In the last few years, ideas from a field of engineering instrumental to advances in radar, aircraft simulators, and defense systems have increasingly been applied to management problems. Both managers and consultants have used system dynamics and its principles of feedback and secondary effects to think through how a strategy might or might not work, depending on how competitors react, how organizational changes are received, and what kinds of consequences—intended and unintended—emerge. Many believe that system dynamics has helped them become skilled at inventing the future, either by sketching out causal loops on the back of an envelope, or by assembling equations of cause and effect in a computer model. Both approaches work.

Adapted from a speech given in 1989 by the inventor of system dynamics, Jay Forrester, the following article is both a short history and a helpful primer. Forrester describes how the ideas he used to uncover the real causes of cyclicality in industry could be adopted to explain why low-cost housing has failed to renew inner-city neighborhoods. At the end of the article, a postscript sums up developments that have taken place in system dynamics in the past six years.

Many managers who went to business school fifty or even ten years ago suspected that much of what was being taught about strategy and organization was essentially static in its perspective: the world stood still while we analyzed and fixed it. It is hardly surprising that these managers, having had their suspicions confirmed by their experience in complex, dynamic markets, are now quick to see the relevance of the ideas of Jay Forrester and his colleagues.

Two threads run through the story of how I came to develop the field of system dynamics. First, everything I have ever done has converged on system dynamics. Second, at many critical moments, when opportunity knocked, I was willing to walk through the open door to what was on the other side.

Early days

Life must be practical. At high school, I built a wind-driven electric plant that provided our first electricity.
I grew up on a cattle ranch in Nebraska in the middle of the United States. A ranch is a crossroads of economic forces: supply and demand, changing prices and costs, the pressures of agriculture. In such a setting, life must be practical; one works to get results. While I was at high school, I built a wind-driven electric plant that provided our first electricity.

When I finished school, I had a scholarship to go to agricultural college, but just before I was due to enroll, I decided it wasn’t for me. Instead, I went to the engineering college at the University of Nebraska. Electrical engineering, as it turned out, was about the only academic field with a solid core of theoretical dynamics. And so the road to the present began.

Research and application

After my degree, I became a research assistant at Massachusetts Institute of Technology, where I was commandeered by Gordon S. Brown, a pioneer in feedback control systems. During World War II, we worked on developing servomechanisms for the control of radar antennae and gun mounts. Again, this was research toward an extremely practical end; it ran from mathematical theory right through to the operating field itself.

At one stage, we had built an experimental radar control for an aircraft carrier, to direct fighter planes against enemy targets. It was meant to be redesigned for production a year or so later. The captain of the carrier Lexington came to MIT and saw the experimental unit, and said, “I want that, I mean that very one—we can’t afford to wait for the production models.” He got it.
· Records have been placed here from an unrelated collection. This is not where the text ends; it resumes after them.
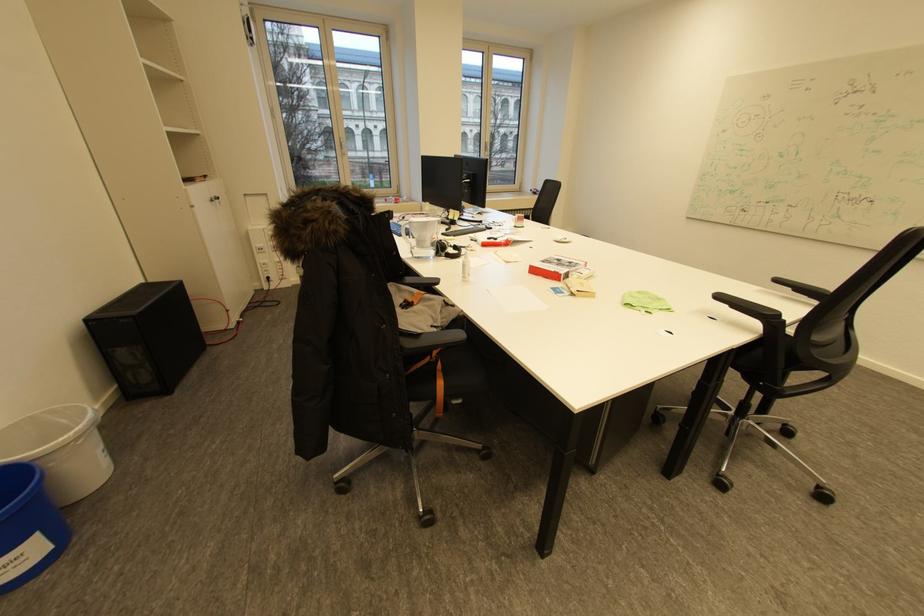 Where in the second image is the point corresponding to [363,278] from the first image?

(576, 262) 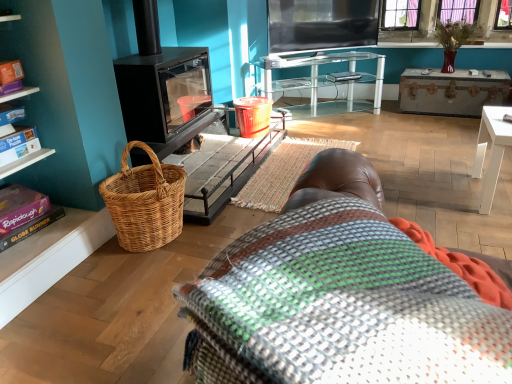 Find the location of a particular element. The image size is (512, 384). vacant space behind white glossy table at lower right, the 1th table when ordered from bottom to top is located at coordinates (454, 173). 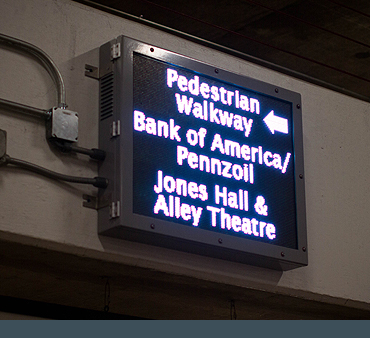 Locate an element on the screen. cable is located at coordinates (44, 171), (81, 149), (35, 51), (23, 109).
About nine months later, the experimental control stopped working, and I volunteered to go to Pearl Harbor to find out why. I discovered the problem, but didn’t have time to fix it before the ship left port, so when the executive officer asked if I would like to go along and finish my job, I said yes. I had no idea what I was letting myself in for. We were off shore during the invasion of Tarawa, and then took a turn through the Marshall Islands, which were occupied all around us by Japanese fighter-plane bases.

The Japanese didn’t like having a US Navy taskforce wrecking their airports, so they kept trying to sink our ships. After dark, they dropped flares along one side of the taskforce and came in with torpedos from the other. Finally, they succeeded in hitting the Lexington, cutting off one of the four propellers and setting the rudder in a hard turn. Again, this gave me a very practical idea of how research and theory are related to field application.

At the end of World War II, my mentor Gordon Brown showed me a list of projects he thought might interest me. From the list, I picked the building of an aircraft flight simulator. This was to be rather like a pilot trainer, but so precise that it could take wind tunnel data for a model airplane and predict the behavior of the new plane even before it was built.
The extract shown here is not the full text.